### EXERCISE AIM:
Below are records to give again exactly; omit each image they contain.

═════ EXTRACTED MATERIAL

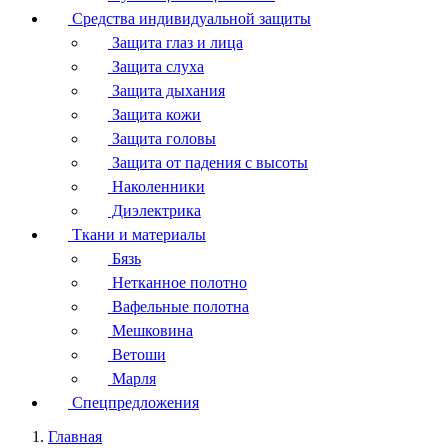
Средства индивидуальной защиты
Защита глаз и лица
Защита слуха
Защита дыхания
Защита кожи
Защита головы
Защита от падения с высоты
Наколенники
Диэлектрика
Ткани и материалы
Бязь
Нетканное полотно
Вафельные полотна
Мешковина
Ветоши
Марля
Спецпредложения
Главная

══════════

### YOUR RESPONSE:
Средства индивидуальной защиты
Защита глаз и лица
Защита слуха
Защита дыхания
Защита кожи
Защита головы
Защита от падения с высоты
Наколенники
Диэлектрика
Ткани и материалы
Бязь
Нетканное полотно
Вафельные полотна
Мешковина
Ветоши
Марля
Спецпредложения
Главная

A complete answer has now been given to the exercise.